Traditionally physios work more with exercise, osteopaths more with hands-on techniques (joint and soft tissue mobilisation or manipulation), additionally, chiropractors are known more for spinal manipulation. But the reality is that many osteos also work with movement/exercise/active methods, and many physios are hands-on with manipulation and soft-tissue work, and post-graduate training can see all three professions learning together. For example, I’m a qualified osteopath but have advanced training in holistic biomechanics (human movement), and the treatment of chronic pain – I work less like a typical osteopath because I have a different ‘tool-kit’ which isn’t limited to ‘osteopathic’ techniques.

Some clinicians become specialists, such as women’s health physios (for pelvic and gynaecological matters), or cranial osteopaths (who use very a very gentle techniques, which can be helpful for babies, stress or support with system concerns).

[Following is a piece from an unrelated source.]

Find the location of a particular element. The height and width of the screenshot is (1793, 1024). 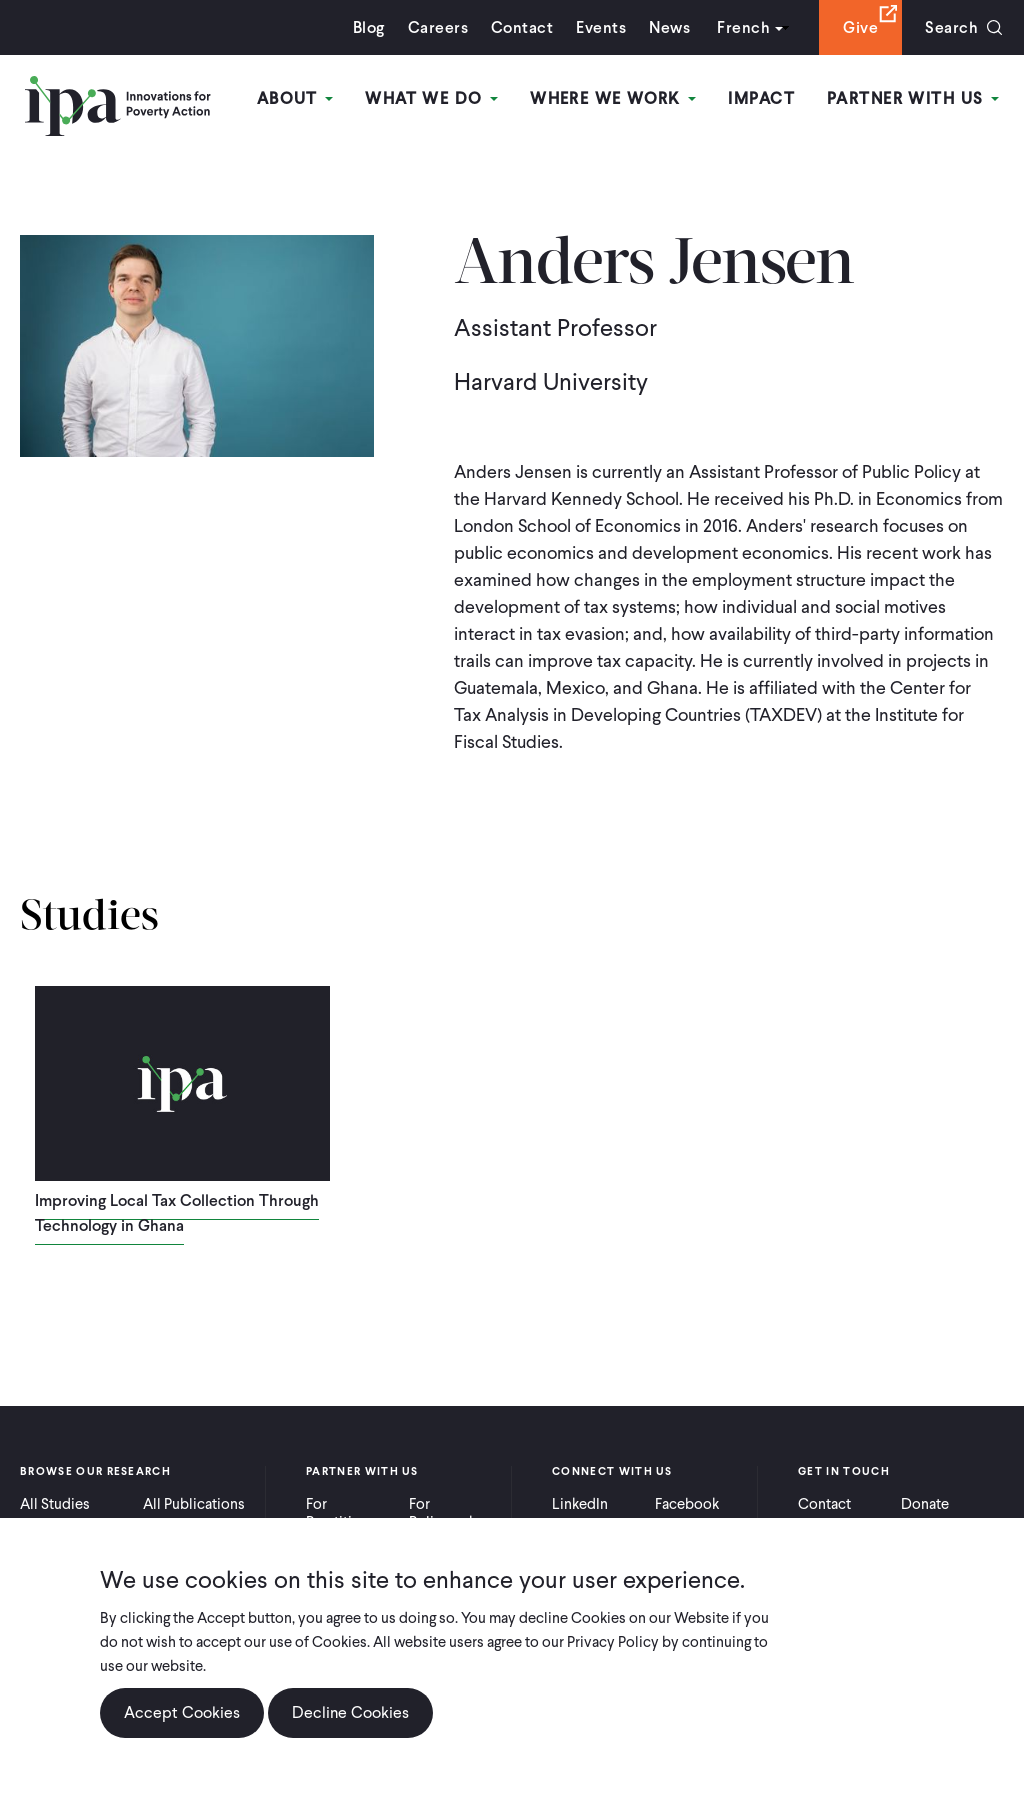 Events is located at coordinates (601, 27).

Things to consider if you’re getting treatment, whether that’s from physio, osteo or chiropractor:

  • Treatment should build your confidence in your body’s resilience and function and help you avoid reliance on treatment in the long term.
  • The things that cause pain and disfunction may or may not show up on scans and x-rays; conversely things that do show up on scans may not be the cause of your pain.  
  • If you have pain, there is a reason for it but sometimes the reason is quite different to what you may have expected.

Above all, make sure you feel comfortable with your practitioner, that you’re happy to ask questions and that the help, treatment or advice you receive is making a difference; great treatment feels like a collaboration, improves your confidence and provides you with an action plan that is specific to you and what you want to achieve.